- DATA SHOWN -
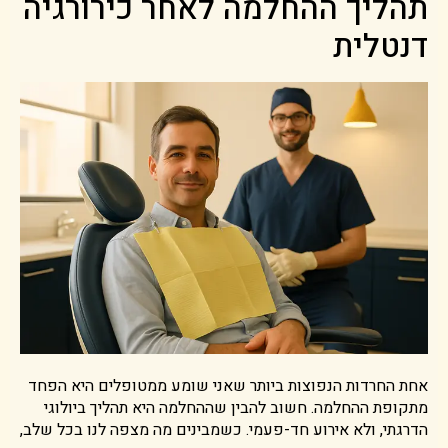
תהליך ההחלמה לאחר כירורגיה
דנטלית
אחת החרדות הנפוצות ביותר שאני שומע ממטופלים היא הפחד
מתקופת ההחלמה. חשוב להבין שההחלמה היא תהליך ביולוגי
הדרגתי, ולא אירוע חד-פעמי. כשמבינים מה מצפה לנו בכל שלב,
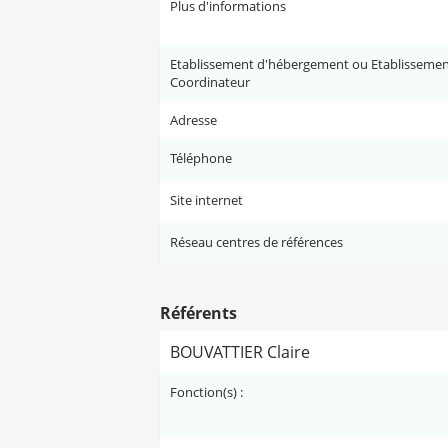
Plus d'informations
Etablissement d'hébergement ou Etablisseme
Coordinateur
Adresse
Téléphone
Site internet
Réseau centres de références
Référents
BOUVATTIER Claire
Fonction(s) :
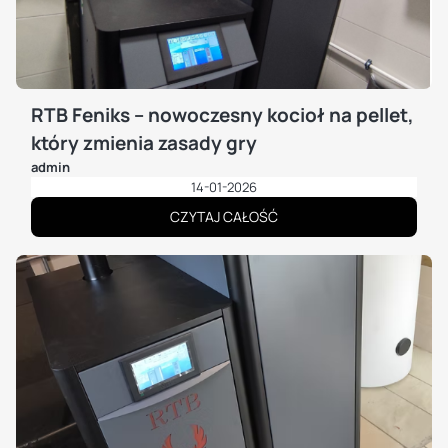
RTB Feniks – nowoczesny kocioł na pellet,
który zmienia zasady gry
admin
14-01-2026
CZYTAJ CAŁOŚĆ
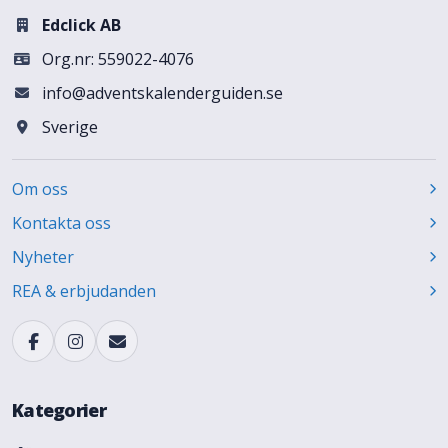
Edclick AB
Org.nr: 559022-4076
info@adventskalenderguiden.se
Sverige
Om oss
Kontakta oss
Nyheter
REA & erbjudanden
Kategorier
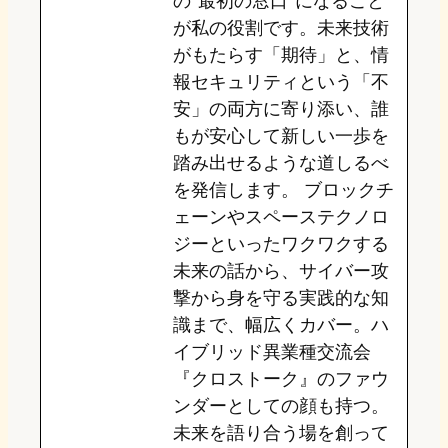
の”最初の窓口”になること
n
k
が私の役割です。未来技術
がもたらす「期待」と、情
報セキュリティという「不
安」の両方に寄り添い、誰
もが安心して新しい一歩を
踏み出せるような道しるべ
を発信します。 ブロックチ
ェーンやスペーステクノロ
ジーといったワクワクする
未来の話から、サイバー攻
撃から身を守る実践的な知
識まで、幅広くカバー。ハ
イブリッド異業種交流会
『クロストーク』のファウ
ンダーとしての顔も持つ。
未来を語り合う場を創って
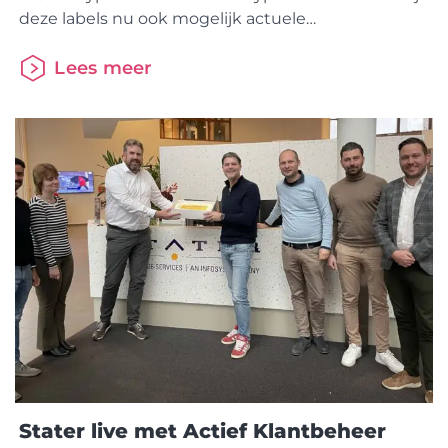
deze labels nu ook mogelijk actuele
hypotheekgegevens op te vragen. Met 1 druk op
de knop ontvangt de adviseur de gegevens van de
Lees meer
klant in zijn/haar adviespakket. Je kunt nu
hypotheekgegevens van klanten opvragen bij de
volgende aanbieders: Instructievideos
Stater live met Actief Klantbeheer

- WHAT IS NEEDED -
Once the line with "イブリッド異業種交流会" is found, write out that line and every later line of the listing above exactly, through the last one, and skip any pictures.

- EXPECTED OUTPUT -
イブリッド異業種交流会
『クロストーク』のファウ
ンダーとしての顔も持つ。
未来を語り合う場を創って
deze labels nu ook mogelijk actuele
hypotheekgegevens op te vragen. Met 1 druk op
de knop ontvangt de adviseur de gegevens van de
Lees meer
klant in zijn/haar adviespakket. Je kunt nu
hypotheekgegevens van klanten opvragen bij de
volgende aanbieders: Instructievideos
Stater live met Actief Klantbeheer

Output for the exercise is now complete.